Ask the doctor (preferably a dermatologist who knows what all of the skin conditions look like) if it could be psoriasis (or similar), which usually forms where there is damaged skin/abrasions. The penis is a prime area since the skin is sensitive and it can get damaged with sex and masturbation. A steroidal ointment should clear it up in a week or two, and he'll have to use it immediately if any more spots appear. Condoms and lube help reduce friction and irritation. He should stop masturbating until it doesn't hurt any more.

My husband and I have been dealing with this issue since we've been together. I asked, and he said he doesn't masturbate when it's sore, but masturbating is a little better than sex because he can adjust his grip and work around the painful spots. If sex isn't an option because of it, we do things that don't involve his penis. Kissing, touching, oral, roleplay--hell, even a good conversation or quiet evening together--can be just as intimate as sex if we want them to be.
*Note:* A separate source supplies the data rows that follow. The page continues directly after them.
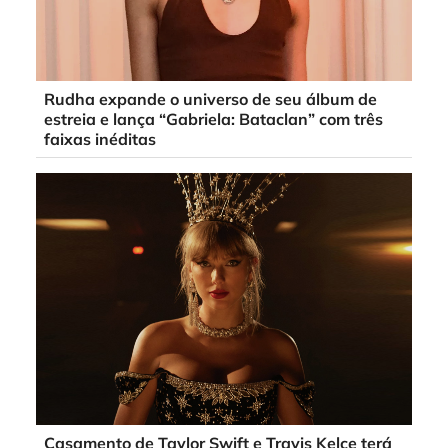
Rudha expande o universo de seu álbum de
estreia e lança “Gabriela: Bataclan” com três
faixas inéditas
Casamento de Taylor Swift e Travis Kelce terá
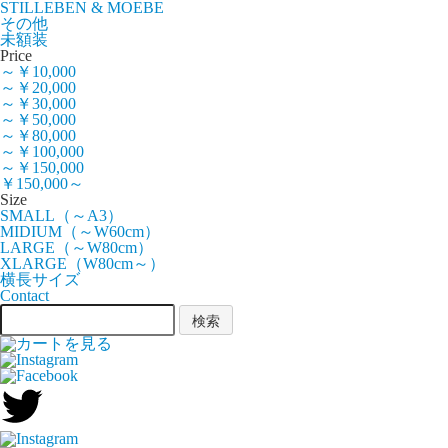
STILLEBEN & MOEBE
その他
未額装
Price
～￥10,000
～￥20,000
～￥30,000
～￥50,000
～￥80,000
～￥100,000
～￥150,000
￥150,000～
Size
SMALL（～A3）
MIDIUM（～W60cm）
LARGE（～W80cm）
XLARGE（W80cm～）
横長サイズ
Contact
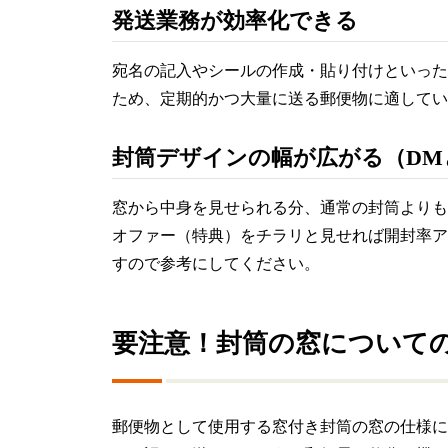
発送業務が効率化できる
宛名の記入やシールの作成・貼り付けといった
ため、定期的かつ大量に送る郵便物に適してい
封筒デザインの幅が広がる（DM
窓から中身を見せられる分、通常の封筒よりも
オファー（特典）をチラリと見せれば開封率ア
すので参考にしてください。
要注意！封筒の窓について
郵便物として使用する窓付き封筒の窓の仕様に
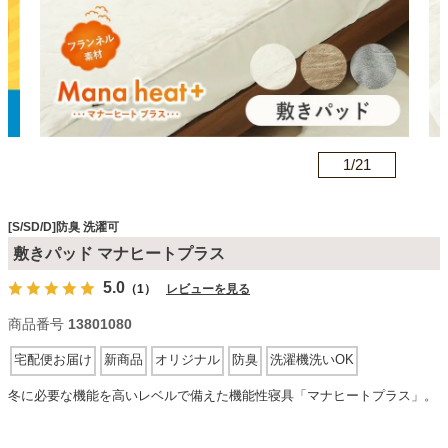
カテゴリから探す
ソファ
n
1/
21
テレビ台・リビング家具
[S/SD/D]防臭 洗濯可
敷きパッド マナヒートプラス
ダイニングテーブル・セット
5.0
（1）
レビューを見る
商品番号
13801080
椅子・チェア
宅配便お届け
新商品
オリジナル
防臭
洗濯機洗いOK
冬に必要な機能を高いレベルで備えた機能性寝具「マナヒートプラス」。
食器棚・キッチン収納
Anyway, T's cock isn't the issue, it's the lack of communication, respect and love. Those seem to be the commonality in all of the problems you've brought up here, Rosebud, so maybe it's time to address the root causes of your issues.
 
Have YOU been to a doctor to be tested yourself? If his doctor can't figure out what it is, maybe yours can detect something you might be carrying or that's aggravating his condition.

Does he shave there? Could it be an infected ingrown hair?

Could he be allergic to something - new lube or condoms?